In a lesson situation, do you prioritize the horse or the student when things “don’t go to plan”?
Susie (early teen) has been leasing saintly schoolie for 6 months and saintly schoolie is getting increasingly irritated with her lack of balance/dealthy-grip on their reins over jumps. Trainer has been trying multiple things (including putting Susie on different horse occasionally) but progress is slow.
Saintly schoolie is meanwhile fed up with the whole thing and proceeds to crow hop once after a crossrail. Susie falls off and unfortunately she breaks her arm.

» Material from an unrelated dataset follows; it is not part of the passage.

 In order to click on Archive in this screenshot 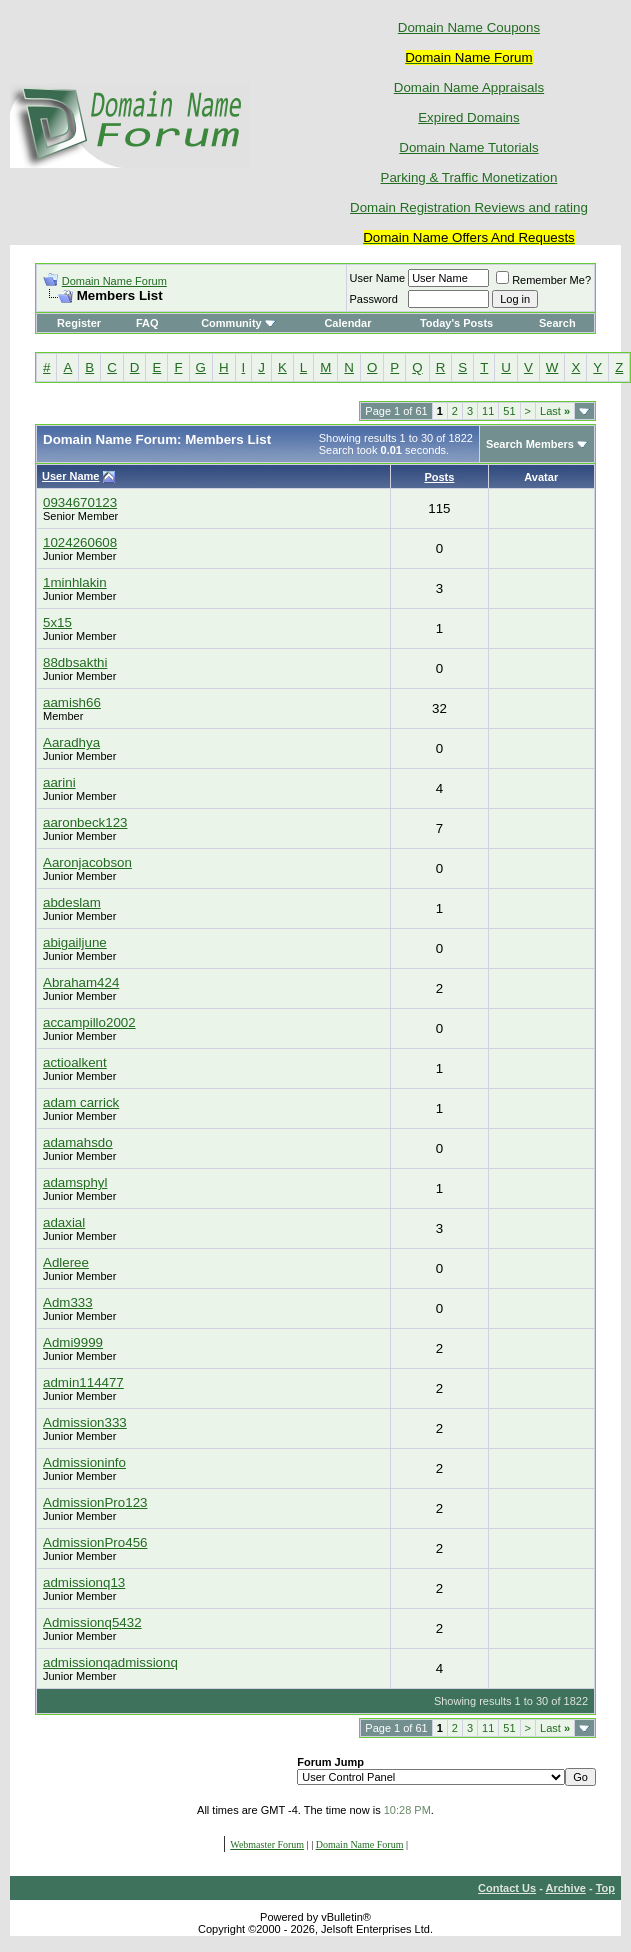 , I will do `click(566, 1888)`.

Then Susie proceeds to tell everyone who will listen than she’s been “bucked off” by the bad pony (which means other parents approach trainer saying they don’t want their kid to ride the pony formerly known as a saintly schoolie as “he is dangerous” - but that’s another matter).
Now, for the sake of the horse, Susie probably should take a break from riding that particular horse when she gets back to lessoning until her skills have improved. [u]But[u], doesn’t that validate her as well? and how will she learn to ride through a problem if we take her off the Saintly Schoolie and move her to a different horse whenever issues pop up?
And how do you also make her (and the other lesson kids) realize that she is not riding Saintly Schoolie anymore not because he is “bad” but because she can’t ride him at this point?